Burgundy prides itself on its provincialism, its claim to the mythical status of France profonde, deepest France. Immersion in provincial life is one of the chief pleasures of Burgundy. A balloon flight over rolling countryside reveals gilded roofs, pointed weathervanes, fields and sunflowers and Charolais cattle.  A smooth descent may alight upon a boldly painted barge, a bicycle race or a Burgundian wedding.  Such cameos may be glimpsed from the ground as easily as from a hot-air balloon. “Good wine is an inward emotion”, said Henry James; so is provincialism. Behind the lace curtains are cultured farmers and cunning vignerons. Burgundy has its fingers on the pulse of provincial France.

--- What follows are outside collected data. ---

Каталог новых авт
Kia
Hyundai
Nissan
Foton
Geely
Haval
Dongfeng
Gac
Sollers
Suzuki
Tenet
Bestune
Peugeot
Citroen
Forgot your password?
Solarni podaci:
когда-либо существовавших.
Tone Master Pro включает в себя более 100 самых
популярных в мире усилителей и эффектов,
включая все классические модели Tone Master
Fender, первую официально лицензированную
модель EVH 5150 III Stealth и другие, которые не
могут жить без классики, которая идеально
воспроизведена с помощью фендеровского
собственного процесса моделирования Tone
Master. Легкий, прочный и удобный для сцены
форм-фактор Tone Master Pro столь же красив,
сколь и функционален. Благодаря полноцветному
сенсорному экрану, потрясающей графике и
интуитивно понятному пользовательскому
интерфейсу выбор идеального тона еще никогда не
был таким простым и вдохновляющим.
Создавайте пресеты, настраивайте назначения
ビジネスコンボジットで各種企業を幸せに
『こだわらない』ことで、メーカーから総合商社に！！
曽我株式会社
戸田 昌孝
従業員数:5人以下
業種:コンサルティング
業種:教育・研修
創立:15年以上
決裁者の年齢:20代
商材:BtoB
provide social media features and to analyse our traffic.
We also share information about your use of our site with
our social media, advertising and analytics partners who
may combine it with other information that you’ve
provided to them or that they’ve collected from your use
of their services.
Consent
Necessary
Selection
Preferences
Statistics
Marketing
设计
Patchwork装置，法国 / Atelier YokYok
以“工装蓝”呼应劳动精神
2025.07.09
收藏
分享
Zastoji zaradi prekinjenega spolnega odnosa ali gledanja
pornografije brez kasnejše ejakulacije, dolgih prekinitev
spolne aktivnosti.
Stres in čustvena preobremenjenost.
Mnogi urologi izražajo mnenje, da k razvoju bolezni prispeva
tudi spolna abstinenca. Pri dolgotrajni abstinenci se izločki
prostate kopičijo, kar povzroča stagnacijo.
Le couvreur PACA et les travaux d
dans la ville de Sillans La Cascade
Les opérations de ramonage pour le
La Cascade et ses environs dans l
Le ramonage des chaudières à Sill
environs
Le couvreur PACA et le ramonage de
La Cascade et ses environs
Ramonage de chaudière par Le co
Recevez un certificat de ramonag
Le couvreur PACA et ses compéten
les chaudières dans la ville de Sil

Burgundy is neighbourly in the warmest sense of the word. Wine-growers will help rivals with a troublesome harvest, either as an individual gesture or through the wine associations. A sense of solidarity pervades the Cote d’Or vineyards.  Gevrey-Chambertin is sleepy and smug – typical wine country. Ten acres, the average patch, produces a good living. The sleek cars outside vignerons’ homes in Nuit-St-Georges and Fixin are proof of what the Fisc, the tax office, terms signes extérieurs de richesse. Traditional market towns thrive, such as earthy yet appealing Charolles. At the Wednesday market, tough farmers bid for the prized white cattle as well as pigs, sheep and chickens. Farmers gossip below the orange-tiled roofs while, between the canals and the scruffy allotments, bustling traders sell every form of paté and sausage Pragmatism and continuity are a recipe for success in the land of plenty.  The setting of Charolles, within the spiritual triangle of Taizé, Cluny and Paray-le-Monial, means that the church is central. There are summer concerts in Romanesque chapels, and folklore festivals, often followed by a rich entrecote Charolaise.

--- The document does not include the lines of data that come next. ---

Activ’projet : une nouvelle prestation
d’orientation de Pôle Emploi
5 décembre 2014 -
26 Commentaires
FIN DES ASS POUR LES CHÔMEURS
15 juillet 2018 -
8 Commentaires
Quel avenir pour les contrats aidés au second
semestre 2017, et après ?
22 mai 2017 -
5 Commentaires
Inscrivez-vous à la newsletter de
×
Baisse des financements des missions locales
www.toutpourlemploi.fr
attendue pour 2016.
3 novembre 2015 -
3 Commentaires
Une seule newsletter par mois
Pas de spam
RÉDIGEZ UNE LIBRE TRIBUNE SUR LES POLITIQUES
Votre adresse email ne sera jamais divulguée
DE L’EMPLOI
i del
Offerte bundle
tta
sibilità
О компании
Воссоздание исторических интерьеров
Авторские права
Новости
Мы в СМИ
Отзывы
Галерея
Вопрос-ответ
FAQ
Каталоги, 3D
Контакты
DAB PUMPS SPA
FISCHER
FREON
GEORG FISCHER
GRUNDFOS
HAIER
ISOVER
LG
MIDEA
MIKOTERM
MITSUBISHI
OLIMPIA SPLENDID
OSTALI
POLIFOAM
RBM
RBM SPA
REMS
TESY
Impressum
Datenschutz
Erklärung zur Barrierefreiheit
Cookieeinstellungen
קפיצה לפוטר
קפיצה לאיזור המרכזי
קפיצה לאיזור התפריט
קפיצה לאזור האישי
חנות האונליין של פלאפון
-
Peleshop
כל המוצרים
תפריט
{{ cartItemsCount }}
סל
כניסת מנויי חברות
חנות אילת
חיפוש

Dijon is Burgundy’s window on the world, a city that has grown without sacrificing its soul. Outsiders would say that its soul was always resolutely provincial. At heart, Dijon is bourgeois and conservative, a city of civil servants, academics and office workers drawn to the Burgundian good life. Dijon’s gastronomic fair is a byword for Burgundian sumptuousness as well as cuisine. Its bustling ethnic markets seem untypical for Burgundy: Italian and Algerian traders jostle for space; a gipsy has trained a mongoose to seat on a pony and beg. Yet behind the exoticism are Burgundian signs and symbols. La Petite Flamande sells snails beside stalls stacked with jars of mustard; nearby, bourgeois students join Dijonnais matron in browsing for junk. They are bound by a mercantile yet convivial approach that embodies the spirit of this countrified capital, and of Burgundy itself.